March 12, 2014
The 2014 Serpentine Pavilion Blends Sci-Fi with Stonehenge
Preview this year’s Serpentine Galleries summer pavilion, designed by architect Smiljan Radic.
The works of the 48-year-old Chilean architect Smiljan Radic often defy easy categorization. His buildings, from the dunghill-esque house Radic designed for a charcoal burner to the Mies-meets-Stonehenge Mestizo restaurant in Santiago, don’t gel into a coherent aesthetic. Instead they brazenly mash up the modern and the neolithic in an unwieldy, but always tactile synthesis. Radic’s just-unveiled folly for the 2014 Serpentine Galleries Pavilion is a continuation of this theme.

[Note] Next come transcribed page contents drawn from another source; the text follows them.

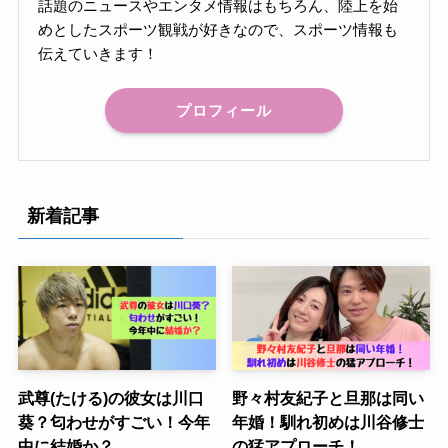
話題のニュースやエンタメ情報はもちろん、陸上を始
めとしたスポーツ観戦が好きなので、スポーツ情報も
伝えていきます！
プロフィール
新着記事
武尊(たける)の彼女は川口
野々村友紀子と旦那は同い
葵？匂わせがすごい！今年
年婚！馴れ初めは川谷修士
中に結婚か？
の猛アプローチ！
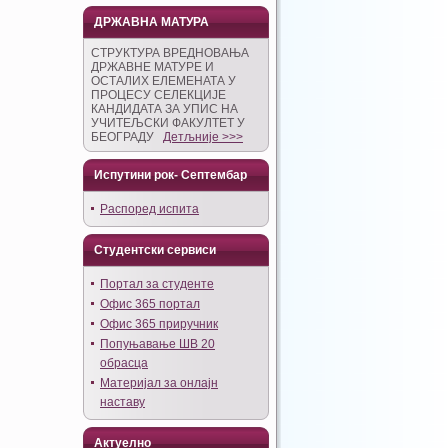
ДРЖАВНА МАТУРА
СТРУКТУРА ВРЕДНОВАЊА
ДРЖАВНЕ МАТУРЕ И
ОСТАЛИХ ЕЛЕМЕНАТА У
ПРОЦЕСУ СЕЛЕКЦИЈЕ
КАНДИДАТА ЗА УПИС НА
УЧИТЕЉСКИ ФАКУЛТЕТ У
БЕОГРАДУ
Детљније >>>
Испутини рок- Септембар
Распоред испита
Студентски сервиси
Портал за студенте
Офис 365 портал
Офис 365 приручник
Попуњавање ШВ 20
обрасца
Материјал за онлајн
наставу
Актуелно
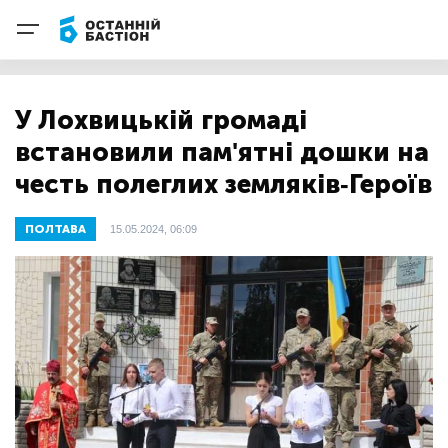
У Лохвицькій громаді
встановили пам'ятні дошки на
честь полеглих земляків-Героїв
ПОЛТАВА
15.05.2024, 06:09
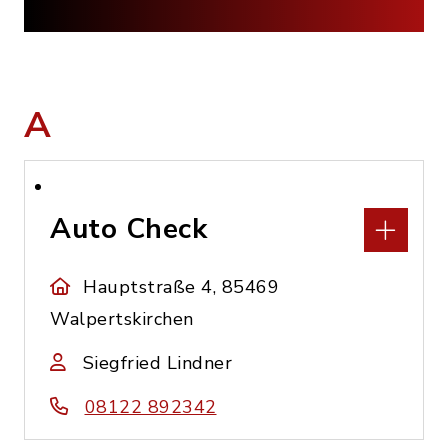
A
Auto Check
Hauptstraße 4, 85469
Walpertskirchen
Siegfried Lindner
08122 892342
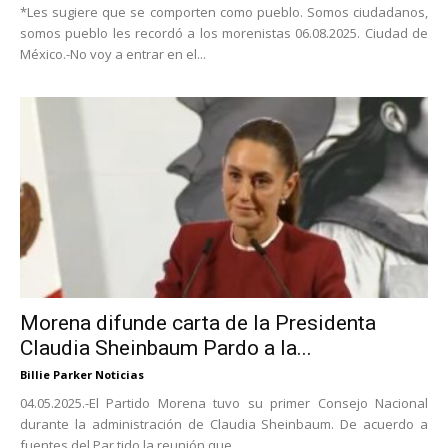
*Les sugiere que se comporten como pueblo. Somos ciudadanos,
somos pueblo les recordó a los morenistas 06.08.2025. Ciudad de
México.-No voy a entrar en el...
Morena difunde carta de la Presidenta
Claudia Sheinbaum Pardo a la...
Billie Parker Noticias
04.05.2025.-El Partido Morena tuvo su primer Consejo Nacional
durante la administración de Claudia Sheinbaum. De acuerdo a
fuentes del Par tido la reunión que...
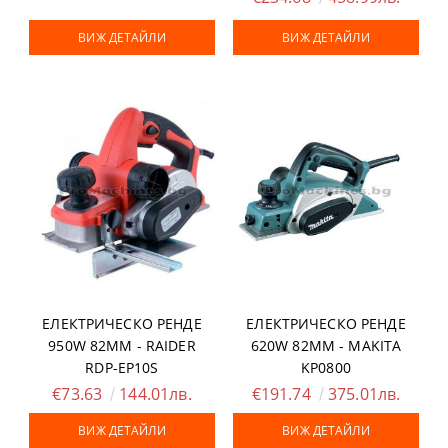
ВИЖ ДЕТАЙЛИ
ВИЖ ДЕТАЙЛИ
ЕЛЕКТРИЧЕСКО РЕНДЕ
ЕЛЕКТРИЧЕСКО РЕНДЕ
950W 82ММ - RAIDER
620W 82ММ - MAKITA
RDP-EP10S
KP0800
€73.63
144.01лв.
€191.74
375.01лв.
ВИЖ ДЕТАЙЛИ
ВИЖ ДЕТАЙЛИ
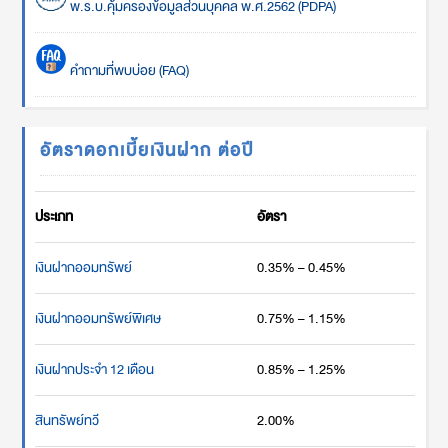
พ.ร.บ.คุ้มครองข้อมูลส่วนบุคคล พ.ศ.2562 (PDPA)
คำถามที่พบบ่อย (FAQ)
อัตราดอกเบี้ยเงินฝาก ต่อปี
ประเภท
อัตรา
เงินฝากออมทรัพย์
0.35% – 0.45%
เงินฝากออมทรัพย์พิเศษ
0.75% – 1.15%
เงินฝากประจำ 12 เดือน
0.85% – 1.25%
สินทรัพย์ทวี
2.00%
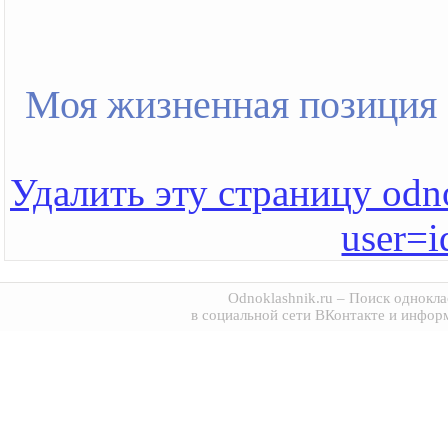
Моя жизненная позиция
Удалить эту страницу odno
user=
Odnoklashnik.ru
– Поиск однокла
в социальной сети ВКонтакте и инфор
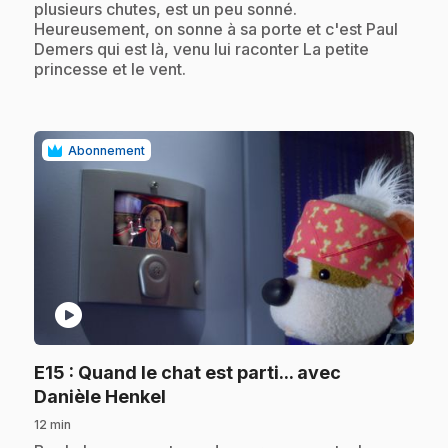
plusieurs chutes, est un peu sonné.
Heureusement, on sonne à sa porte et c'est Paul
Demers qui est là, venu lui raconter La petite
princesse et le vent.
Abonnement
play_circle
E15
: Quand le chat est parti... avec
.
Danièle Henkel
12 min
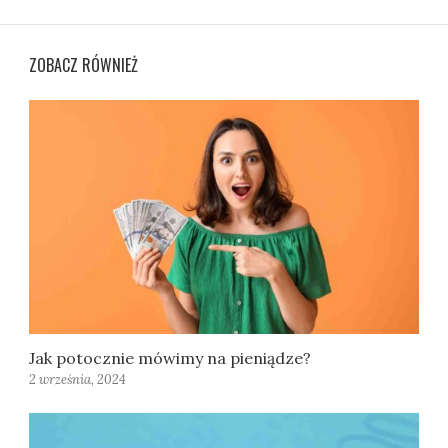
ZOBACZ RÓWNIEŻ
Jak potocznie mówimy na pieniądze?
2 września, 2024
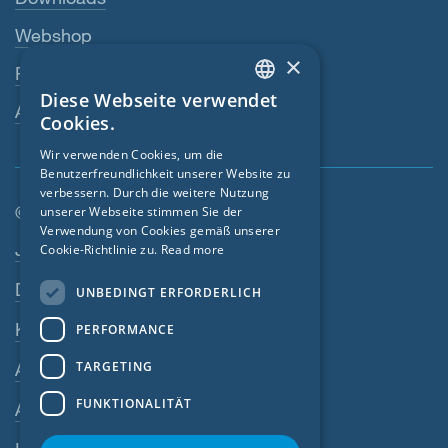
Webshop
×
Fachhändler
Diese Webseite verwendet
ENGLISH
Ansprechperson
Cookies.
GERMAN
Wir verwenden Cookies, um die
Benutzerfreundlichkeit unserer Website zu
FRENCH
verbessern. Durch die weitere Nutzung
CZECH
© SIGA 2026
unserer Webseite stimmen Sie der
Verwendung von Cookies gemäß unserer
Footer-Navigation
ITALIAN
Jobs
Cookie-Richtlinie zu.
Read more
LATVIAN
Datenschutz
UNBEDINGT ERFORDERLICH
LITHUANIAN
Kontakt
PERFORMANCE
DUTCH
TARGETING
AGB
POLISH
FUNKTIONALITÄT
AEB
SWEDISH
NORWEGIAN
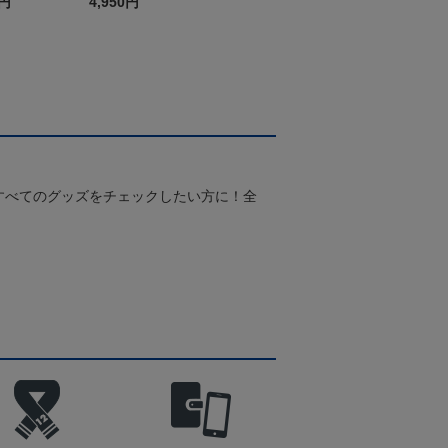
0円
4,950円
すべてのグッズをチェックしたい方に！全
！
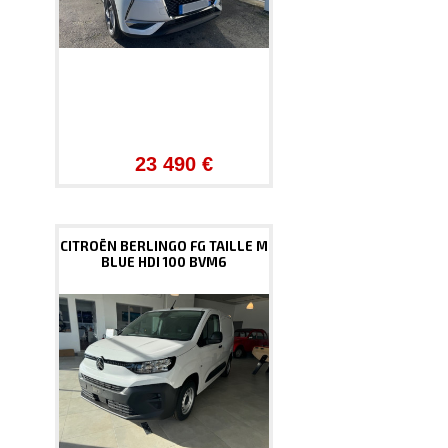
23 490 €
CITROËN BERLINGO FG TAILLE M
BLUE HDI 100 BVM6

The 350-square-meter dome structure might be the strangest pavilion in the program’s 14-year history. Radic’s design depicts an fiberglass “space pod” balanced on a circle of large quarry rocks. Speaking with the architect, the Guardian revealed that the project’s formal parti was derived from a cow’s udder filled with newspaper clippings—about the last thing you might confuse for a spaceship. The presentation materials, meanwhile, listed a literary inspiration in the form of Oscar Wilde’s short story “Castle of the Selfish Giant,” which served as the basis of one of Radic’s earlier projects. Still the architect himself suggests another visual likeness, promising that the semi-translucent skin, when lit at night, will make the installation glow “like lamps attracting moths.”
A view of the cafe inside the cylindrical shell.

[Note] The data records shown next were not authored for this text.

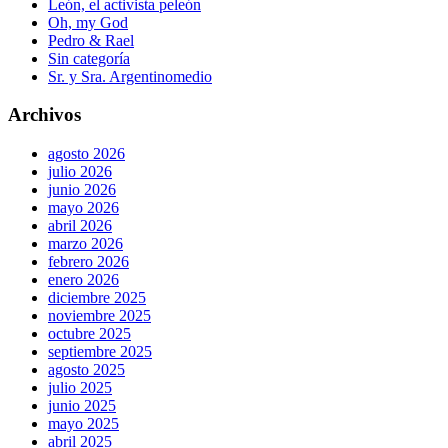
León, el activista peleón
Oh, my God
Pedro & Rael
Sin categoría
Sr. y Sra. Argentinomedio
Archivos
agosto 2026
julio 2026
junio 2026
mayo 2026
abril 2026
marzo 2026
febrero 2026
enero 2026
diciembre 2025
noviembre 2025
octubre 2025
septiembre 2025
agosto 2025
julio 2025
junio 2025
mayo 2025
abril 2025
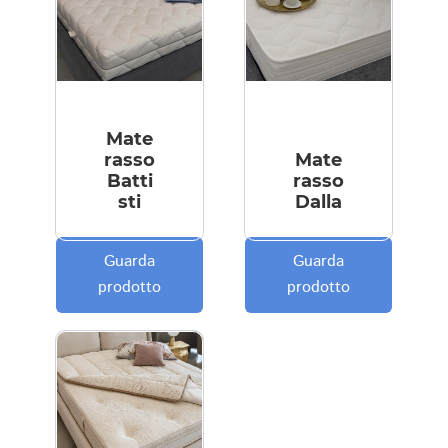
Mate
rasso
Mate
Batti
rasso
sti
Dalla
Guarda
Guarda
prodotto
prodotto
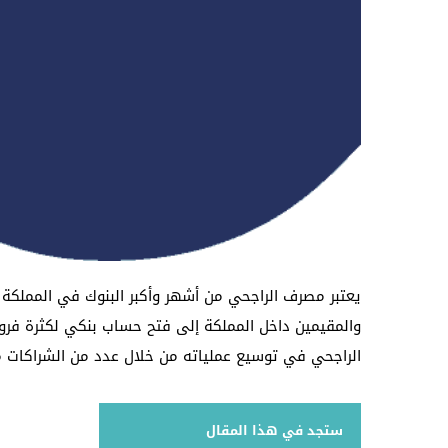
يعتبر مصرف الراجحي من أشهر وأكبر البنوك في المملكة 
والمقيمين داخل المملكة إلى فتح حساب بنكي لكثرة فروعه
الراجحي في توسيع عملياته من خلال عدد من الشراكات مع
ستجد في هذا المقال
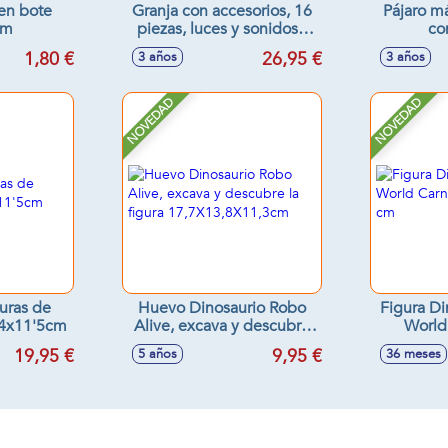
en bote
Granja con accesorios, 16
Pájaro m
cm
piezas, luces y sonidos -
co
Modelos surtidos
1,80 €
26,95 €
3 años
3 años
NOVEDAD
NOVEDAD
guras de
Huevo Dinosaurio Robo
Figura Di
44x11'5cm
Alive, excava y descubre
World
la figura
22
19,95 €
9,95 €
5 años
36 meses
17,7X13,8X11,3cm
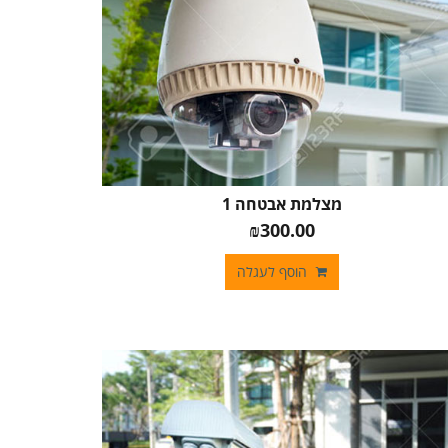
מצלמת אבטחה 1
₪300.00
הוסף לעגלה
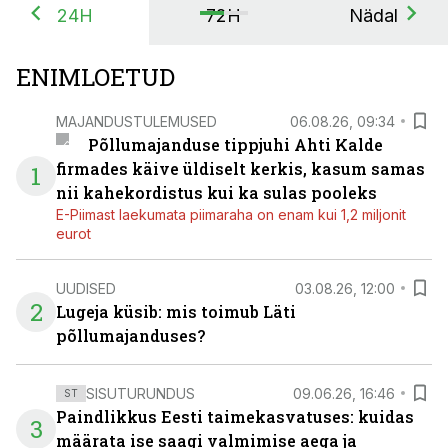
24H
72H
Nädal
ENIMLOETUD
MAJANDUSTULEMUSED
06.08.26, 09:34
Põllumajanduse tippjuhi Ahti Kalde
firmades käive üldiselt kerkis, kasum samas
1
nii kahekordistus kui ka sulas pooleks
E-Piimast laekumata piimaraha on enam kui 1,2 miljonit
eurot
UUDISED
03.08.26, 12:00
2
Lugeja küsib: mis toimub Läti
põllumajanduses?
SISUTURUNDUS
09.06.26, 16:46
ST
Paindlikkus Eesti taimekasvatuses: kuidas
3
määrata ise saagi valmimise aega ja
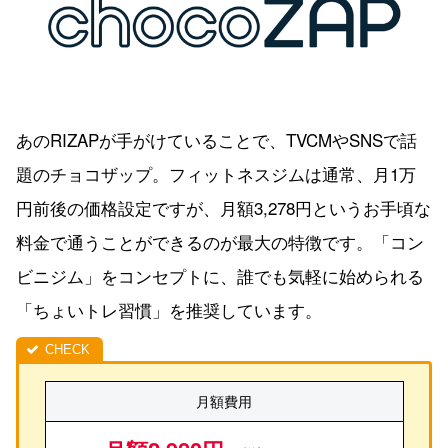
あのRIZAPが手がけていることで、TVCMやSNSで話
題のチョコザップ。フィットネスジムは通常、月1万
円前後の価格設定ですが、月額3,278円というお手頃な
料金で通うことができるのが最大の特徴です。「コン
ビニジム」をコンセプトに、誰でも気軽に始められる
「ちょいトレ習慣」を推奨しています。
月額費用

Squint your eyes, and the pavilion can be all of these things (and none of them). It’s ambiguous, and that’s something you can’t say about many of its predecessors, barring Sou Fujimoto’s ethereal turn last summer. A cursory glance at the Serpentine Galleries Pavilion’s history shows a reliance on big-brand architects—Gehry, Nouvel, Hadid, even Niemeyer. Eye-catching, recognizable, and often underwhelming, their projects eschewed formal or spatial experimentation in favor of stately simplicity.

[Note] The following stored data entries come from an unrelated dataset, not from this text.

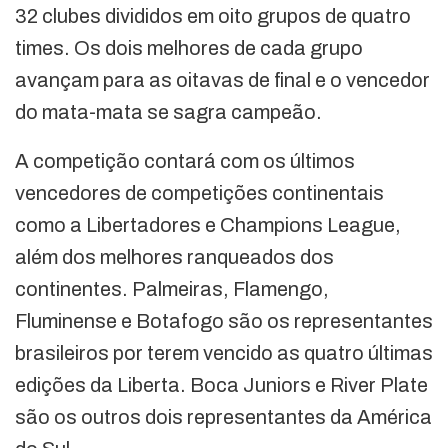
32 clubes divididos em oito grupos de quatro
times. Os dois melhores de cada grupo
avançam para as oitavas de final e o vencedor
do mata-mata se sagra campeão.
A competição contará com os últimos
vencedores de competições continentais
como a Libertadores e Champions League,
além dos melhores ranqueados dos
continentes. Palmeiras, Flamengo,
Fluminense e Botafogo são os representantes
brasileiros por terem vencido as quatro últimas
edições da Liberta. Boca Juniors e River Plate
são os outros dois representantes da América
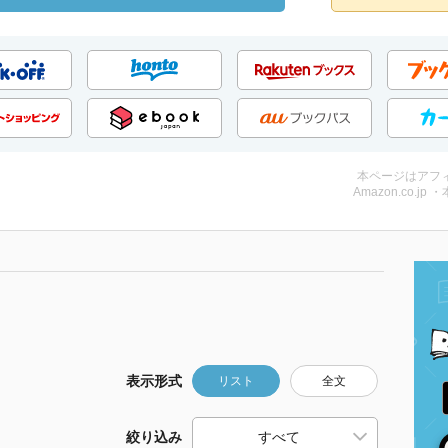
本ページはアフ
Amazon.co.jp 
表示形式
リスト
全文
絞り込み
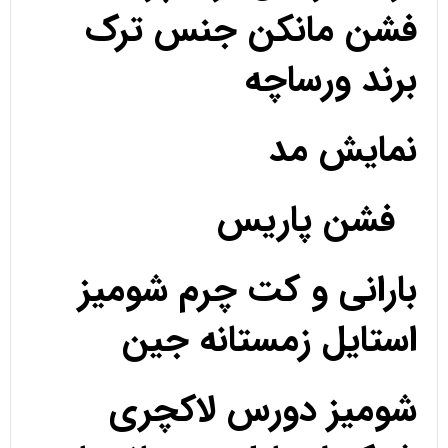
فشن مانکن جنس ترک
برند ورساچه
نمایش مد
فشن پاریس
بارانی و کت چرم شومیز
استایل زمستانه جین
شومیز دورس لاکچری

Radic betrays this legacy, in just the way directors Julia Peyton-Jones and Hans Ulrich Obrist seemed to have anticipated. “We have been intrigued by his work ever since our first encounter with him at the Venice Architecture Biennale 2011,” the pair said in a statement, explaining their selection. Radic’s appointment was surely calculated to liven up the proceedings, which, at least before Fujimoto’s project, and especially after Herzog de Meuron and Ai Weiwei’s decon bore in 2012, was growing stale. The former proved to be a winning success, drawing in as many as 200,000 visitors. And like Radic, Fujimoto was young and relatively obscure outside his home country when he was called up to the Serpentine. Can the Chilean repeat his success?
At night, the light emitting from the pavilion “will attract the attention of passers-by, like lamps attracting moths,” says Radic.
We’ll have to wait till June to find out. Several things about the pavilion’s design need further articulation. It’s not clear, for example, how the fiberglass will end up looking or whether the apparent futurism of the renderings will transfer in built form. “They are taking a big risk by choosing me. I’m not inside the common place of the architect,” Radic told the Guardian. “It is really hard for me to do something so fast. But risks can be exciting.”
The 2014 Serpentine Galleries Pavilion is open June 26 through October 19.